Every year on 22 March, the world commemorates World Water Day with the aim of stressing the value of water and raising consciousness about the global water crisis.
The day's key focus, according to the UN website, is to "support the achievement of sustainable development goal (SDG) 6: water and sanitation for all by 2030."
The theme of World Water Day 2021 is "Valuing Water" and has been chosen to highlight the value of water in our daily lives. "The value of water is about much more than its price – water has enormous and complex value for our households, food, culture, health, education, economics and the integrity of our natural environment. If we overlook any of these values, we risk mismanaging this finite, irreplaceable resource," the UN website says.
The right to water and sanitation was declared a constitutional right by the United Nations General Assembly in 2010. For personal and domestic use, everybody has the right to adequate, constant, clean, reasonable, physically available, and affordable water.
So for the day that stresses the value of water, here are some quick facts about the worldwide water supply.
- Water occupies about 71 percent of the planet's surface.
- There are 326 million cubic miles of water on the planet.
- The oceans hold 97 percent of the world's water which is way too salty for drinking and growing crops.
- Oceans hold 320 million cubic miles of water.
- Just 3 percent of the world's water is fresh. Of which, 2.5 percent is inaccessible because it is bottled up in glaciers, polar ice caps, the atmosphere, and soil.
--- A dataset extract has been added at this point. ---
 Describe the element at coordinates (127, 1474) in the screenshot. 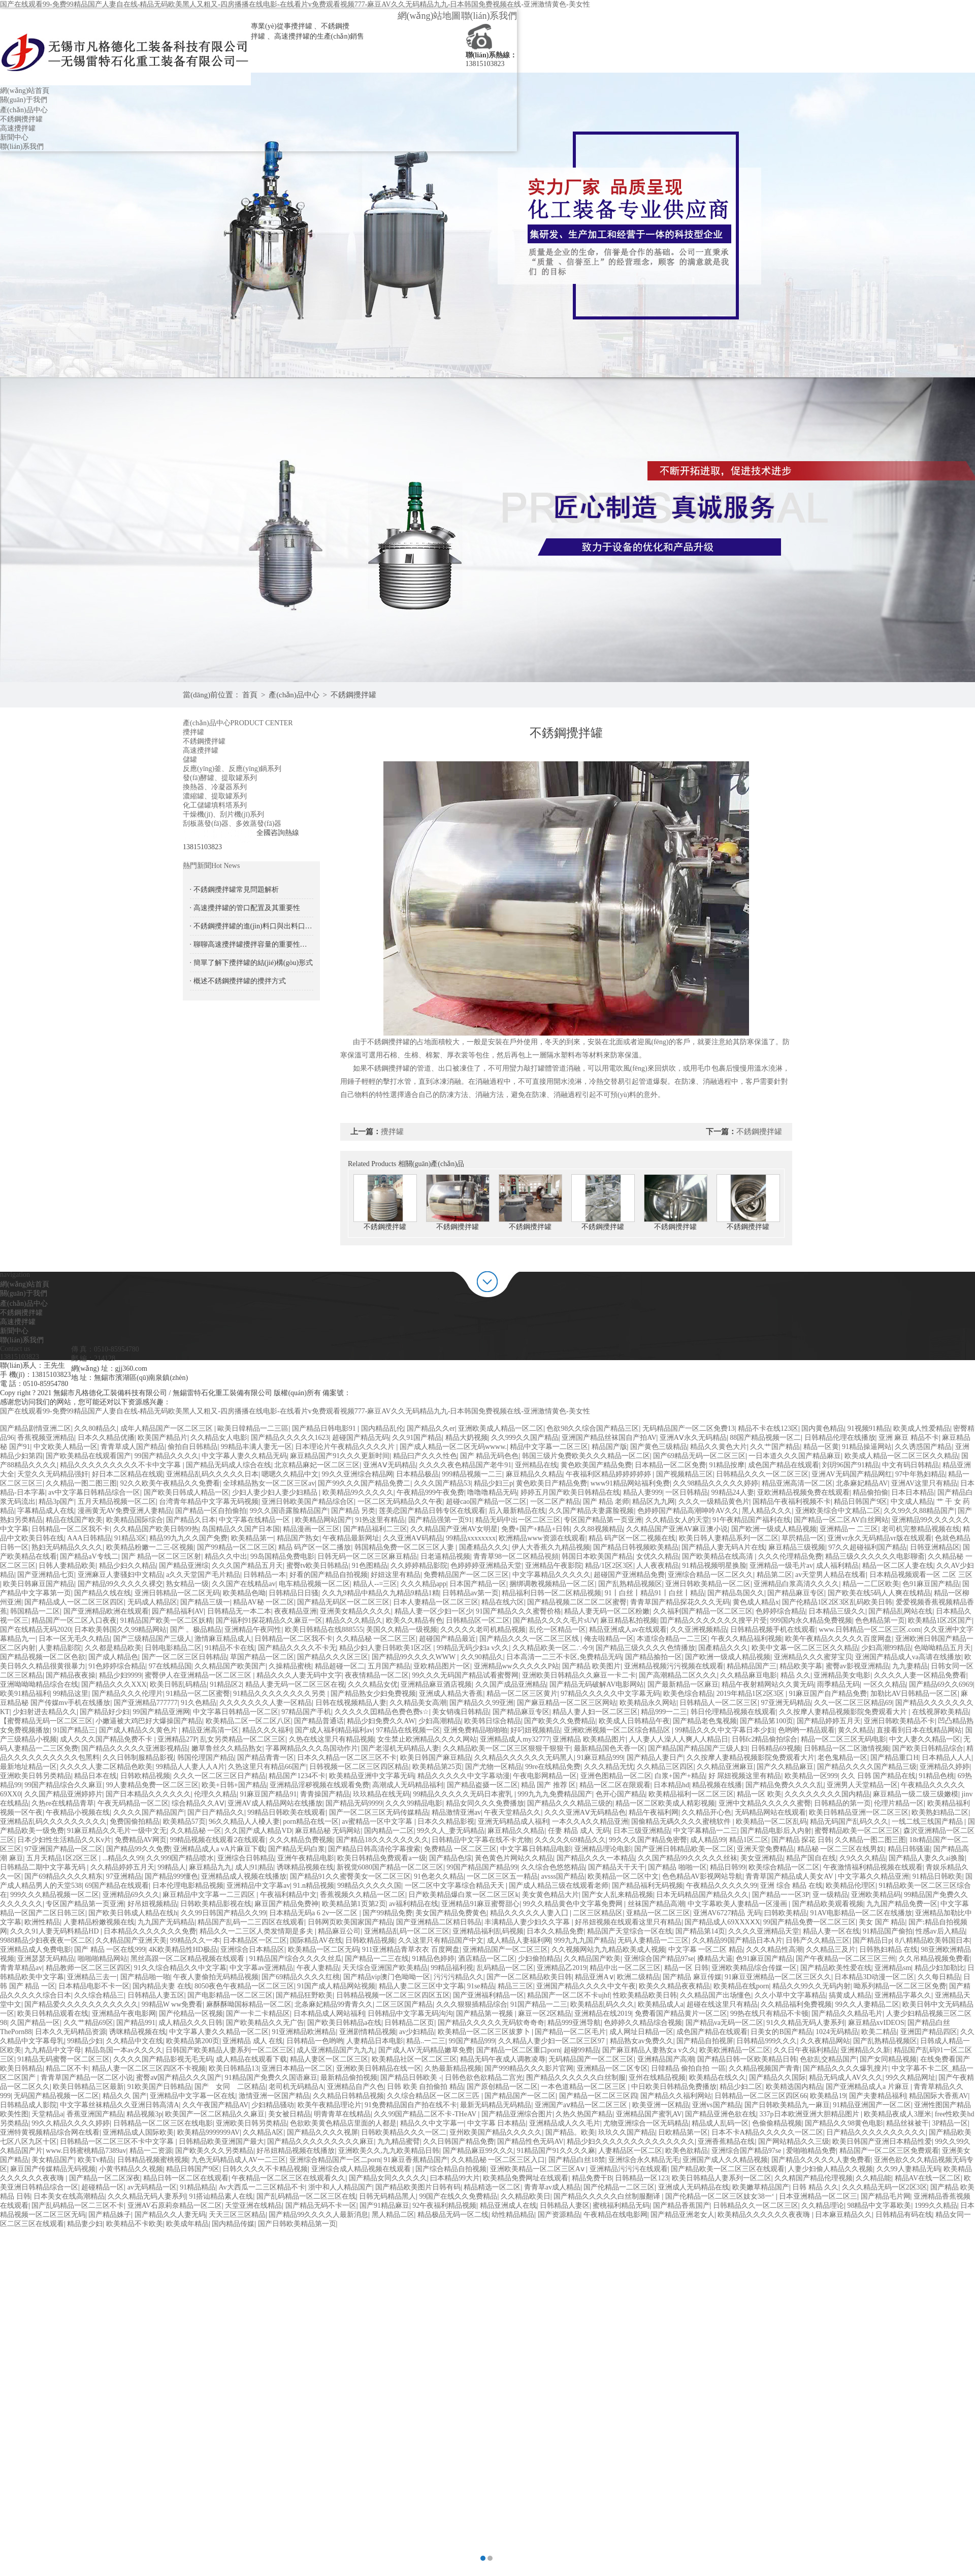

I see `好日本二区精品在线观` at that location.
It is heavily polluted or it is too far under the earth's surface to be extracted at an affordable cost.
- Only 0.5 percent of the world's water is available fresh water.
- If the world's water supply was just 100 litres, our available fresh water supply would be less than 0.003 litre (one-half teaspoon).
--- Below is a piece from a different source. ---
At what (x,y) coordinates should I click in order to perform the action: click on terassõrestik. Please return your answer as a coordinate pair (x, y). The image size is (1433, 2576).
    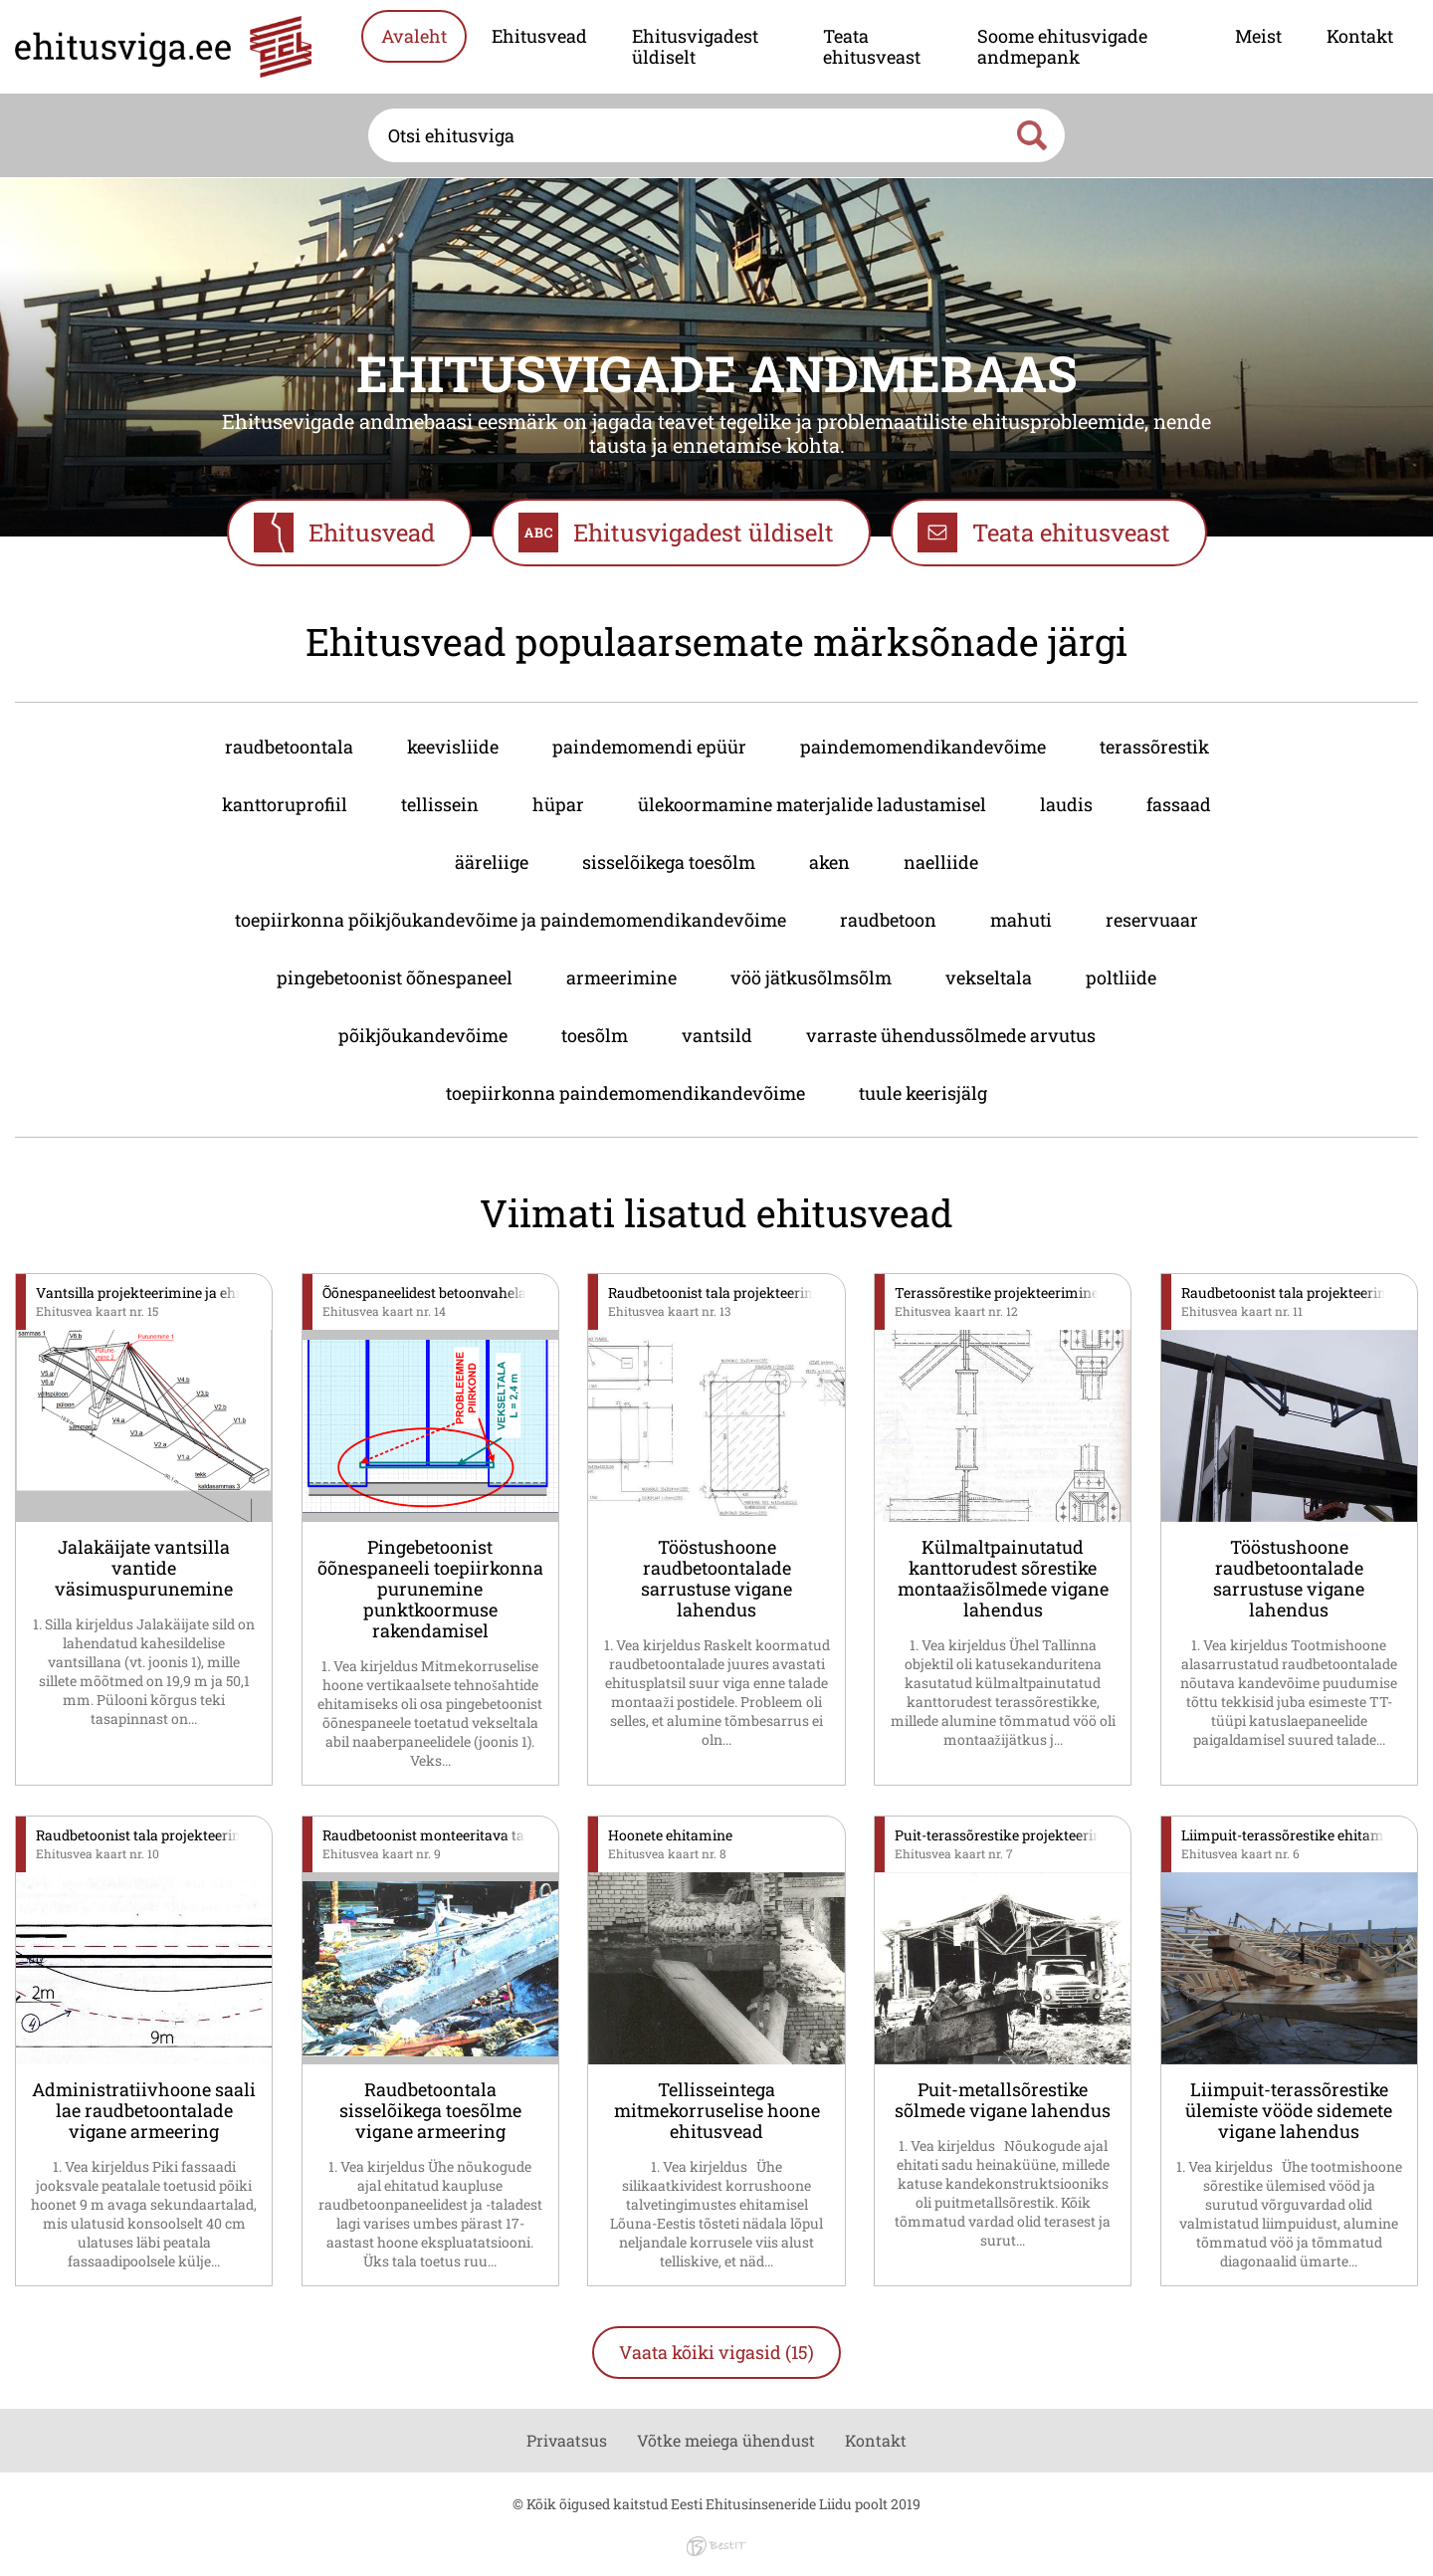
    Looking at the image, I should click on (1154, 746).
- This means each person on the planet can use an average of 8.4 million litres of water.
- This supply is continually collected, purified, and distributed in the natural hydrologic (water) cycle.
Where water is found and the percentage
*Some of this lies too far under the earth's surface to be extracted at an affordable cost. Stats have been taken from the United States Bureau of Reclamation.
If the Earth were a 28 inches in diameter globe
All of the water on the planet would fill less than one cup.
Only 0.03% of one cup is in rivers and freshwater lakes.
Slightly more than one drop of water would fill all the rivers and lakes.
Sources of freshwater
Groundwater is water that seeps into the ground by porous layers and travels deeper into the ground. It covers pores and cracks in underground rock layers known as aquifers. Some of this water lies too far under the earth's surface to be extracted easily.
Streams, ponds, rivers, wetlands, and reservoirs are examples of surface-water drainage, which is moisture that does not infiltrate into the earth or return to the atmosphere.
The snow that is 4 inches deep contains about the same amount of water as 1/3 inch of rain.